The community ski hill, run by the nonprofit Idaho Ski Club, was sold in 1992 to Lookout Recreation, Inc., a company formed by two 27-year-old former college roommates, Don Walde of Wallace and Jim Fowler. After seven years, it was sold in 1999 to Lookout Associates, headed by Phil Edholm, and plans for expansion soon followed.

A new portion of the ski area opened on December 26, 2003, on the Montana side of the border (which is irregular in this area, following mountains, and is actually due south, see topo map). The new Timber Wolf double chair and five new runs increased the vertical drop (by lowering the base to 4,500 feet (1,370 m)), and the longest new run 1.2 miles (1.9 km) in length. Two of the new runs are rated advanced and three are rated intermediate, with views of the St. Regis and Copper Basins.
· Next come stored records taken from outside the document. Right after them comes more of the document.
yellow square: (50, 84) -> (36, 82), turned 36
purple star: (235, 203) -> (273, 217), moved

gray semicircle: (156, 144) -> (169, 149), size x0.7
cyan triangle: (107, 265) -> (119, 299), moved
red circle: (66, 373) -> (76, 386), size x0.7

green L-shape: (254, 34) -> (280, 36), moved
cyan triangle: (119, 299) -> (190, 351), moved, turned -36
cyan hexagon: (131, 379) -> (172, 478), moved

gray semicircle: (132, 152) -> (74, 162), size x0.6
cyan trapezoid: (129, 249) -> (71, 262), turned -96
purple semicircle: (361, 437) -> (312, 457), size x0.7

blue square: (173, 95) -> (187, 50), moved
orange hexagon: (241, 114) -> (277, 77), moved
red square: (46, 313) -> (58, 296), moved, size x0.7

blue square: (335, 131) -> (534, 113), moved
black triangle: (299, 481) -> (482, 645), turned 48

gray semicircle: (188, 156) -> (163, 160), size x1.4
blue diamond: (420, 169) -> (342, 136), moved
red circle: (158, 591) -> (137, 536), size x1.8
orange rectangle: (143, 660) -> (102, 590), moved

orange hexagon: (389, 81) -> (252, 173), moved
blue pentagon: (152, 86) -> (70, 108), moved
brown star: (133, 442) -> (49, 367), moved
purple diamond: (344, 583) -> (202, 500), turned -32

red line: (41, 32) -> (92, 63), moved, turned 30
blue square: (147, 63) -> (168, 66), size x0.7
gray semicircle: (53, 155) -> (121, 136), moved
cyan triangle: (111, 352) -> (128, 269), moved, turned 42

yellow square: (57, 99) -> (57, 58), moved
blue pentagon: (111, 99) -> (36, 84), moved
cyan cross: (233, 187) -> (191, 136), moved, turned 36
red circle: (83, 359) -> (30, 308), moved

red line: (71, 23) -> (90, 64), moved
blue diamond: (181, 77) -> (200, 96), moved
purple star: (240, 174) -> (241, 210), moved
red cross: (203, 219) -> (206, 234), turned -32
Additional expansion in 2006 with a chairlift on the Idaho "North Side" opened additional intermediate and expert terrain. In the summer of 2020 the original Chair #1, a 1982 Riblet center-pole double, was replaced by a new Skytrac fixed grip quad.
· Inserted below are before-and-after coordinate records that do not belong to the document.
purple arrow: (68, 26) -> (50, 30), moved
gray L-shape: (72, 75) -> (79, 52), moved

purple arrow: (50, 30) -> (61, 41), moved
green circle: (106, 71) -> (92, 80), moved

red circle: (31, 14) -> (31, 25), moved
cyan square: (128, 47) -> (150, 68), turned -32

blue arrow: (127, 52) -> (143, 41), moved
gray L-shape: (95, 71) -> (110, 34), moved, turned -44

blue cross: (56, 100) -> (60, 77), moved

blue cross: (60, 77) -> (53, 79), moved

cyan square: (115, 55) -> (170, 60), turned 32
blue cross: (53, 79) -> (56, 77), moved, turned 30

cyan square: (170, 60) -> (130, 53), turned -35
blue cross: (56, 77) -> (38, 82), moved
Lookout Pass has two freestyle terrain parks, and a quarter pipe that is 1,111 feet (340 m).

U.S. Ski Team

  • Beverly Anderson (born 1938) – 1960 Olympian
  • Jim Barrier (1940–2000) – 1960 Olympian

Route of the Hiawatha Trail

Lookout Pass is also a primary staging area for the Route of the Hiawatha Trail, a mountain bike rail trail, which begins in Montana and runs downhill through tunnels and over trestles to the North Fork of the St. Joe River, fifteen miles (24 km) away.
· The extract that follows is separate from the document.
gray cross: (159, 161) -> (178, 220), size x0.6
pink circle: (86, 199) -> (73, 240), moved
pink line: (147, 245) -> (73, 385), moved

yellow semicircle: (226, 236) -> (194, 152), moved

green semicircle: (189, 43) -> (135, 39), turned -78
It is named for the Olympian Hiawatha passenger trains (1947–61) of the Chicago, Milwaukee, St. Paul and Pacific Railroad ("The Milwaukee Road"), on whose abandoned rights of way, trestles, and tunnels the gravel trail rests. Now completed, the Route of the Hiawatha Trail stretches from St. Regis, Montana, to Pearson, Idaho, (elevation 3,150 feet (960 m)), several miles north of Avery, (equidistantly south of Mullan).

The Route of the Hiawatha Trail now includes the tunnel at St. Paul Pass, which is 1.66 miles (2.7 km) in length at an elevation of 4,150 feet (1,260 m). Bus service is available to take bicycle riders back to the start of the trail. A fee is charged for riding the trail, and during the winter months the trail is closed. Parking and unimproved camping spots are available at the trail's start, as well as at the end of the trail. Several other trails are nearby for further exploration; one of these follows the old road along the North Fork of the St. Joe River to Avery and has an improved campground at its start.

Another nearby rail trail is the Trail of the Coeur d'Alenes; from Mullan it travels over seventy miles (110 km) westbound, descending the Coeur d'Alene River through Silver Valley and crossing Lake Coeur d'Alene. It follows the former right-of-way of the Union Pacific Railroad.